:: Exercise input
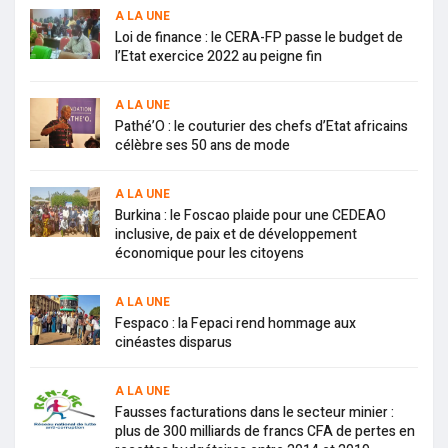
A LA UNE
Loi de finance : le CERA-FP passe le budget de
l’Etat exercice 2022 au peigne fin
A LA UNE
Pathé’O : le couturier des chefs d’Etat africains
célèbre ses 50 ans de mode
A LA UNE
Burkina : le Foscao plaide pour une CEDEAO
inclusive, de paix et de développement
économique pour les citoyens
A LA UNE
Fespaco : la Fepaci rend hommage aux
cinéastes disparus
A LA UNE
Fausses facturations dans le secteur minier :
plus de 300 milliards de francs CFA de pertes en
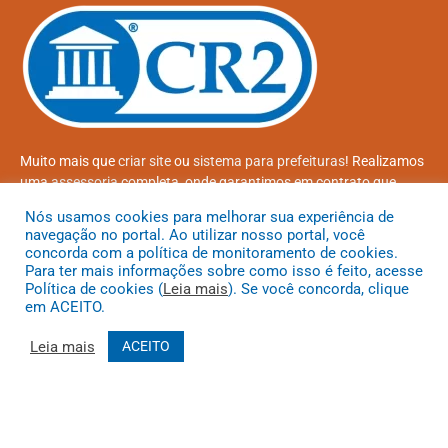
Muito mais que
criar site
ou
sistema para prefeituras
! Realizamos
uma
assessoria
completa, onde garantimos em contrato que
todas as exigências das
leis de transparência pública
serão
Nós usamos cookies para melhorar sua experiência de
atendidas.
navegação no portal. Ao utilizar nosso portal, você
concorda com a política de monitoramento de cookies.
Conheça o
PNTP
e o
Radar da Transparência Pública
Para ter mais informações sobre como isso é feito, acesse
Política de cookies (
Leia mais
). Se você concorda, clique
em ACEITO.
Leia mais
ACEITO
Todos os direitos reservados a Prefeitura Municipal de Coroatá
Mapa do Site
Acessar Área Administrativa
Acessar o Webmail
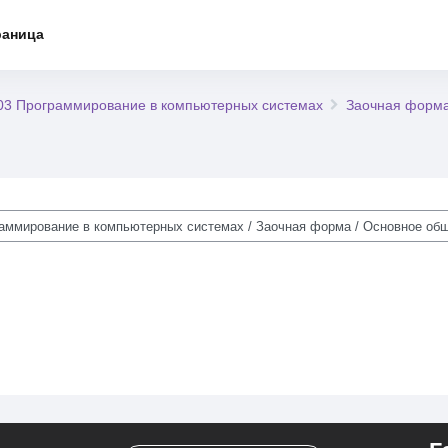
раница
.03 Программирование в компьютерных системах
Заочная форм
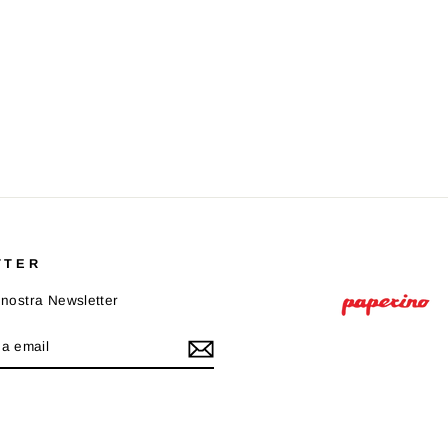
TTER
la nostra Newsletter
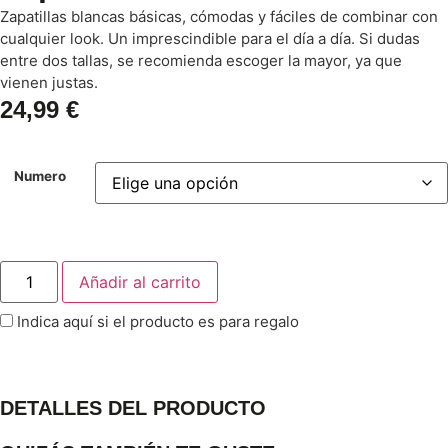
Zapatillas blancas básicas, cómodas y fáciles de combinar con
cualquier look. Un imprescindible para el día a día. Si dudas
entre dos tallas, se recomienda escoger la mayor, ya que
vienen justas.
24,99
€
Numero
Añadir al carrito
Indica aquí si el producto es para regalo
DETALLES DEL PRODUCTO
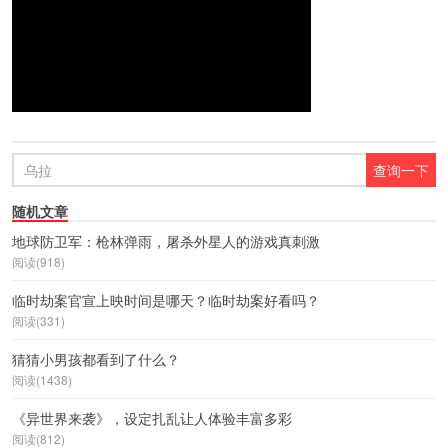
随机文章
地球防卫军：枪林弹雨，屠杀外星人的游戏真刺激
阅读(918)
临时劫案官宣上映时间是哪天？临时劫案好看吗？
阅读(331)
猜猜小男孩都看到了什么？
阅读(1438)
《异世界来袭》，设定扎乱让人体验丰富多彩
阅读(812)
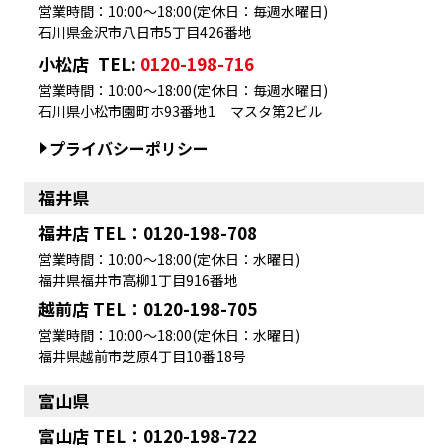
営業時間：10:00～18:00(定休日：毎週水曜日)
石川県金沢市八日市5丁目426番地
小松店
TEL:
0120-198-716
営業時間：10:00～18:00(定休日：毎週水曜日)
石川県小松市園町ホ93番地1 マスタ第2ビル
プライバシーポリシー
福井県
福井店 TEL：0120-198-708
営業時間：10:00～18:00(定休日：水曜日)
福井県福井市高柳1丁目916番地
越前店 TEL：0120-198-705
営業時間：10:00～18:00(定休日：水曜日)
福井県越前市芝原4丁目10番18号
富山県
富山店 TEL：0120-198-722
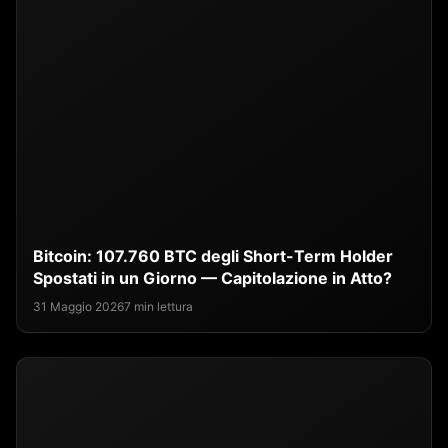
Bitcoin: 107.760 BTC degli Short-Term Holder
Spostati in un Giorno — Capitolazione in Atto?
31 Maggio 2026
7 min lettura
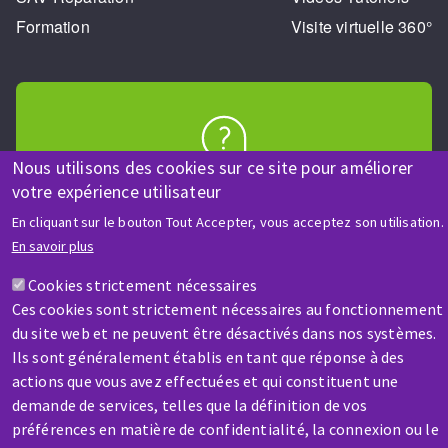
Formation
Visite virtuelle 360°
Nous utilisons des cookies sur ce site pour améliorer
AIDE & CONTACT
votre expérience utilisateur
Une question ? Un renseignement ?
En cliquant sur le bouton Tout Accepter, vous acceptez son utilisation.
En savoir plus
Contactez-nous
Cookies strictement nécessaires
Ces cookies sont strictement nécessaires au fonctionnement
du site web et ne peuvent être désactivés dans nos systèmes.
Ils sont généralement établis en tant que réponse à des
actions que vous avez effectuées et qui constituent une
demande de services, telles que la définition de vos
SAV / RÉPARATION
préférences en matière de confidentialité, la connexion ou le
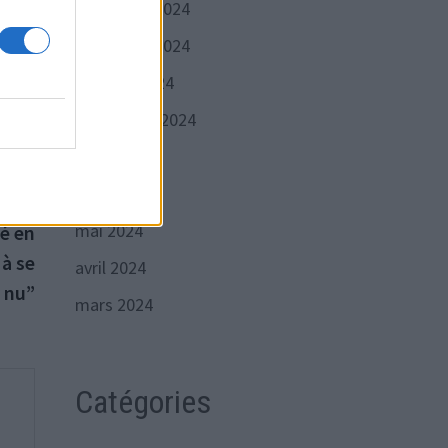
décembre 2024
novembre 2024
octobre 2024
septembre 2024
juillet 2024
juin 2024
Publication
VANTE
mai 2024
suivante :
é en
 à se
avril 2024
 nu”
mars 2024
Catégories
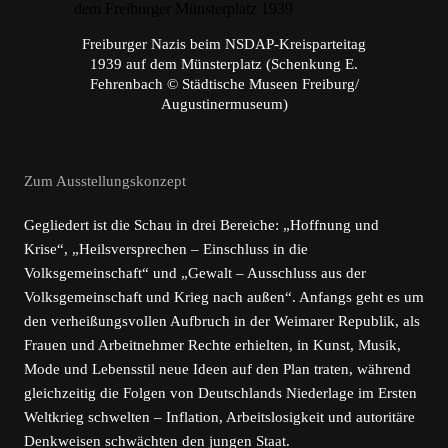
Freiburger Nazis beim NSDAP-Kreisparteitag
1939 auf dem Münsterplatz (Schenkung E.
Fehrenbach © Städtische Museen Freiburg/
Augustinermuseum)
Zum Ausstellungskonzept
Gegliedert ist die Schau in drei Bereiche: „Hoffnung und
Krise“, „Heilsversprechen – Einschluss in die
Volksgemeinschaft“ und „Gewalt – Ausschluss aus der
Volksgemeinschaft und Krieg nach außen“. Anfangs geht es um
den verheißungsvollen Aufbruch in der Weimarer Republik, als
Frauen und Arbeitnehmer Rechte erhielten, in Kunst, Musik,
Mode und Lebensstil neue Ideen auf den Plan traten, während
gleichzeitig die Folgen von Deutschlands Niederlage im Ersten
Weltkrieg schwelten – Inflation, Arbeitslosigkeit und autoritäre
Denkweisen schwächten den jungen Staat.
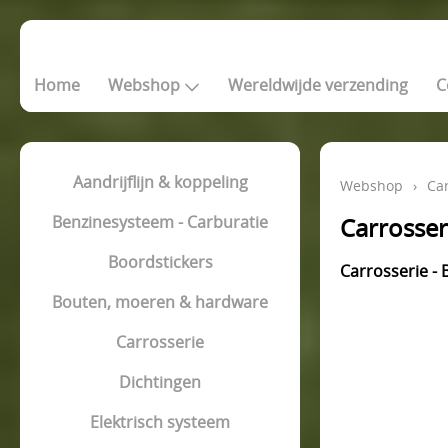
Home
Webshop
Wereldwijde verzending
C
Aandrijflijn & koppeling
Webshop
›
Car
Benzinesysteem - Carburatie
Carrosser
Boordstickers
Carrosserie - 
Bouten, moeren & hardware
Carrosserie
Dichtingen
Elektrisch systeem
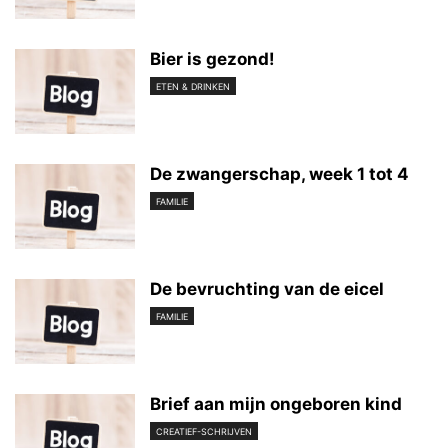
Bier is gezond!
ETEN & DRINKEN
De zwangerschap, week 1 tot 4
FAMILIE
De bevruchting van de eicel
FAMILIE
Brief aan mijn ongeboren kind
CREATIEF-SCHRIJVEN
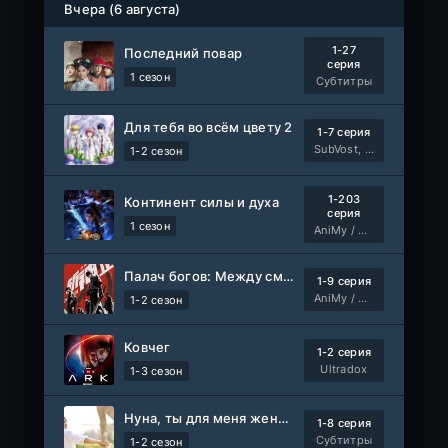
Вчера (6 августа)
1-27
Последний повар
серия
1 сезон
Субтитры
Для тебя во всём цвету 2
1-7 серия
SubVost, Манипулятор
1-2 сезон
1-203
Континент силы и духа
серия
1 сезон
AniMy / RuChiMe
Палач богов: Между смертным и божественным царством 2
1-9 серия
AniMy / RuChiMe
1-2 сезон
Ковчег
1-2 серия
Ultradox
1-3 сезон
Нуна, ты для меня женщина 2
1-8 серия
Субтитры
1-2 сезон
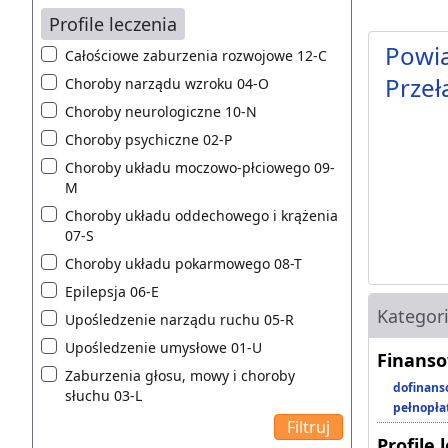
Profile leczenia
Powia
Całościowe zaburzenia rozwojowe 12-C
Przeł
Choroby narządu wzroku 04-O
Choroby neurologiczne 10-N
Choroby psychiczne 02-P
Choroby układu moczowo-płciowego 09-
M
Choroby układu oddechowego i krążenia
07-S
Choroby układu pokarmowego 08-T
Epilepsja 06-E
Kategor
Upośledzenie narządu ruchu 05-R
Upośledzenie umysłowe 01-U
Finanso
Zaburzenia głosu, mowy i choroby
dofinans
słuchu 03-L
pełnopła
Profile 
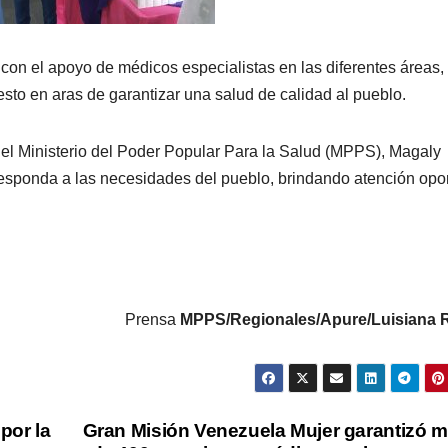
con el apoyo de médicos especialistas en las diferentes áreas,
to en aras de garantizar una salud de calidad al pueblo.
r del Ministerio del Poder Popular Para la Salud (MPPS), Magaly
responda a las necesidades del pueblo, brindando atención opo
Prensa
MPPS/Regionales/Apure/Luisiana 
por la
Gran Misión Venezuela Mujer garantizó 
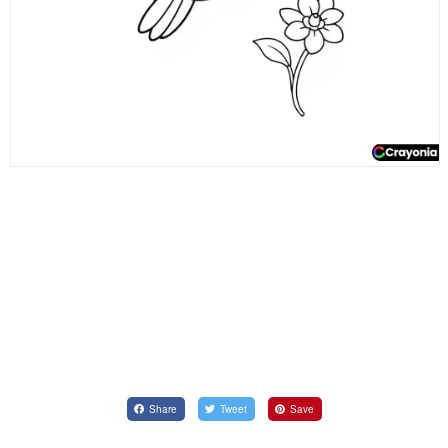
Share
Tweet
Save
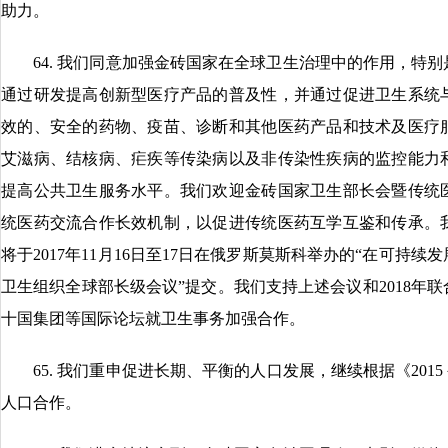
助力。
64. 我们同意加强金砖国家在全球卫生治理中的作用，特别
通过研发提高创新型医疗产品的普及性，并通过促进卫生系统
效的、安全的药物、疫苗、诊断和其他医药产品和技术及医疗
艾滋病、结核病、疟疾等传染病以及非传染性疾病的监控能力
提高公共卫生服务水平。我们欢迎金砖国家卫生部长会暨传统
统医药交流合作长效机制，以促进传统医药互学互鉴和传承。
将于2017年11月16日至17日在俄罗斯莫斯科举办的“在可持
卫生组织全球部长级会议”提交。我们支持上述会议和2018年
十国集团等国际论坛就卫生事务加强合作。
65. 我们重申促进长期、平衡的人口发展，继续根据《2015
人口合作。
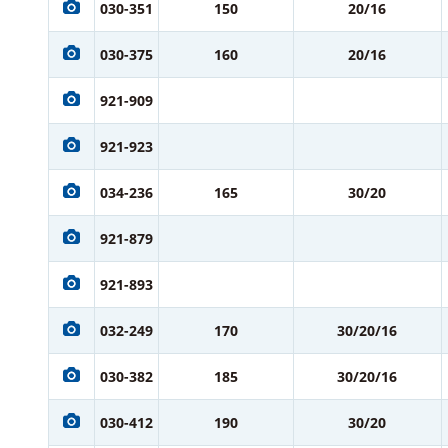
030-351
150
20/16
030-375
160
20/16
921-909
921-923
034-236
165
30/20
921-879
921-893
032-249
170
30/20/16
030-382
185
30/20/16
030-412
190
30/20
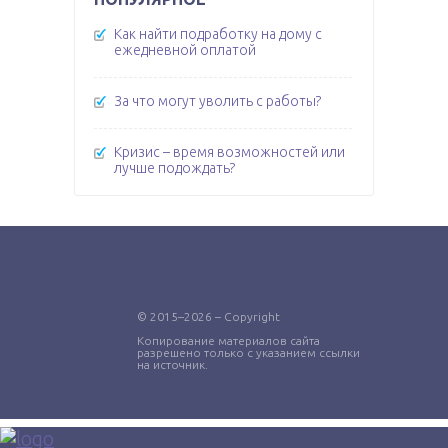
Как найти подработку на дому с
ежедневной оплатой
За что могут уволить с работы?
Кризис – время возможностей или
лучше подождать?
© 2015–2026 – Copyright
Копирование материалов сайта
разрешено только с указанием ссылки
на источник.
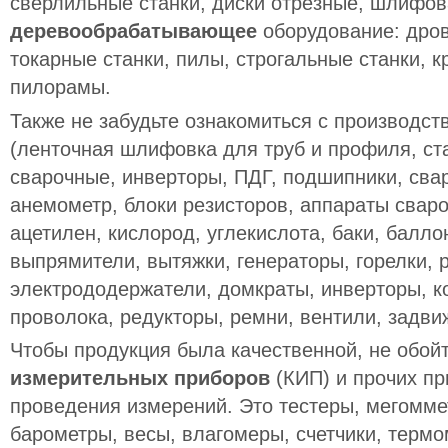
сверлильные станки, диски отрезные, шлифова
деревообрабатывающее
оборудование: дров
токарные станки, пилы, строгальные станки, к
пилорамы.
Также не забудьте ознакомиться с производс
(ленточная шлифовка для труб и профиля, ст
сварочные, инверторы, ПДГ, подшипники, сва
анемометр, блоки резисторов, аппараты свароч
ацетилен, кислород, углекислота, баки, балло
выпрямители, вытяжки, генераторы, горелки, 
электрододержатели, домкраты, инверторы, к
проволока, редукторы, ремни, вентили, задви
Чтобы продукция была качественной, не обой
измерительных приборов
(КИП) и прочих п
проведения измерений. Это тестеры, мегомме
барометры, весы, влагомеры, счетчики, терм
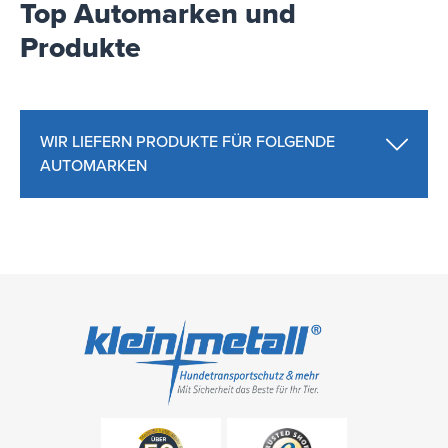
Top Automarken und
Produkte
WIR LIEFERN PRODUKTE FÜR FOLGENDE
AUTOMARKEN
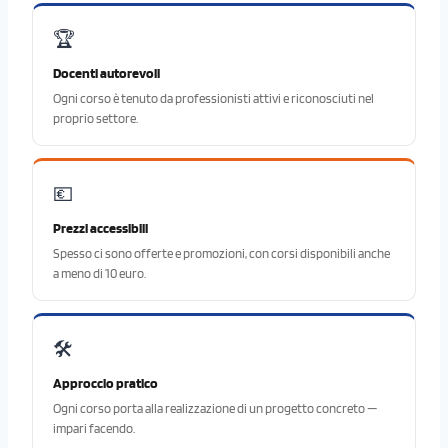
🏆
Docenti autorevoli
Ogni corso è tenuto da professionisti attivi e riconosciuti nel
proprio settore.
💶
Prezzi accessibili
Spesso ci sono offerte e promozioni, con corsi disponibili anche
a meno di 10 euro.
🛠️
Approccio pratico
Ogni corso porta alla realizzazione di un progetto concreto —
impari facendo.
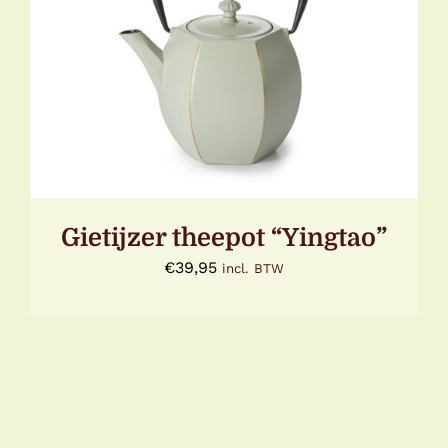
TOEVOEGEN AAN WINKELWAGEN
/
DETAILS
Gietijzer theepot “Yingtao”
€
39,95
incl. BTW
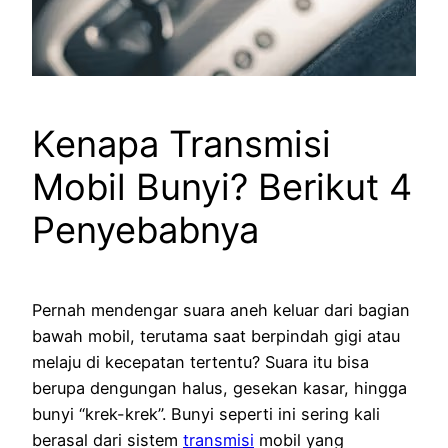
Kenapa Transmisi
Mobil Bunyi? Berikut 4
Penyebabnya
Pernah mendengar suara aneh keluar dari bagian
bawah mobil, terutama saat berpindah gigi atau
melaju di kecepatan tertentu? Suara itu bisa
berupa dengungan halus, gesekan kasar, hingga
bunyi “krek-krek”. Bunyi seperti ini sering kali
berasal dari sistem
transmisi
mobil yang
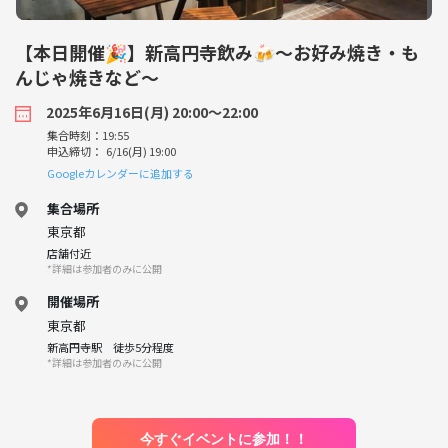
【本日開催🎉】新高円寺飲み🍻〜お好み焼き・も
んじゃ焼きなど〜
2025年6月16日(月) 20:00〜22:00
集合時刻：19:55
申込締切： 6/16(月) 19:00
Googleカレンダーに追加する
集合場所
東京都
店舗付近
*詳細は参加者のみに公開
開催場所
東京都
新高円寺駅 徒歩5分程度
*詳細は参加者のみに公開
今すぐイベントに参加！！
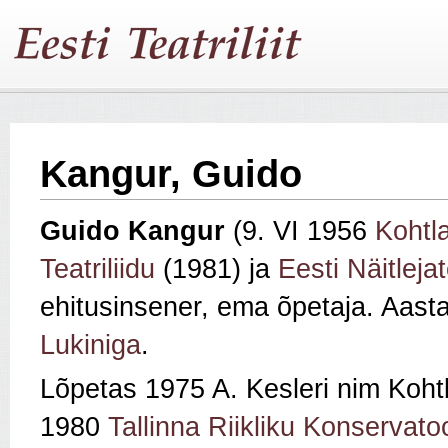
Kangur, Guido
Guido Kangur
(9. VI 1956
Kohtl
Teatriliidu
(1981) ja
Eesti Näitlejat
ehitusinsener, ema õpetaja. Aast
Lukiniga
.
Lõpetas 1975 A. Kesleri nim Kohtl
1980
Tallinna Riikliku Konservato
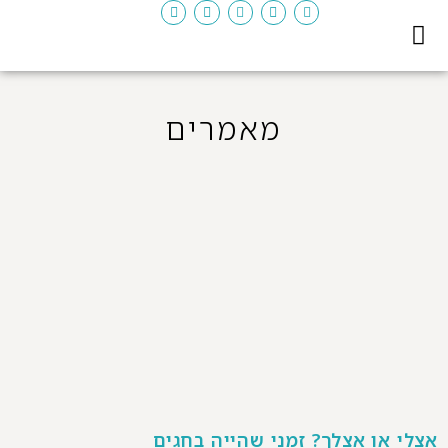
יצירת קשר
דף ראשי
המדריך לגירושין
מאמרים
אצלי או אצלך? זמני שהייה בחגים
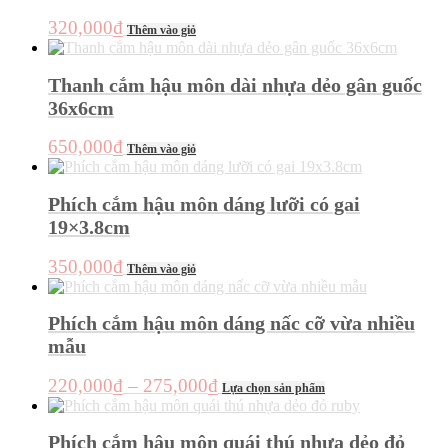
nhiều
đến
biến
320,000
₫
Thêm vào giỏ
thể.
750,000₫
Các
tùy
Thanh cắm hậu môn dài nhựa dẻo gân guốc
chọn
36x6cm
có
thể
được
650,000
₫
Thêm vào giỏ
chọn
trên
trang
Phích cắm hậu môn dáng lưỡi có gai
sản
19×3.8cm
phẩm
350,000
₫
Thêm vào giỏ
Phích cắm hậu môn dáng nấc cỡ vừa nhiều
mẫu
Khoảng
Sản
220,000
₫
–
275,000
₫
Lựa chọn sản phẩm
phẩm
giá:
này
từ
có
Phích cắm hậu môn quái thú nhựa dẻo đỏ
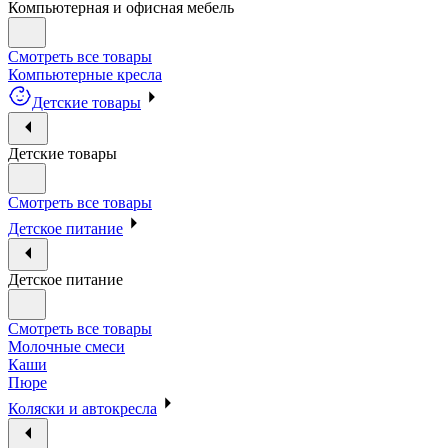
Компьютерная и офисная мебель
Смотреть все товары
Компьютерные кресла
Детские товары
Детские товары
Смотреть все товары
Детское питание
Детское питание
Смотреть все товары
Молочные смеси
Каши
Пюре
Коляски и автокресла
::::
• _Work required_:
Please return every line of the material above that includes "układu".

• _Final answer_:
Choroby układu moczowo-płciowego 09-
Choroby układu oddechowego i krążenia
Choroby układu pokarmowego 08-T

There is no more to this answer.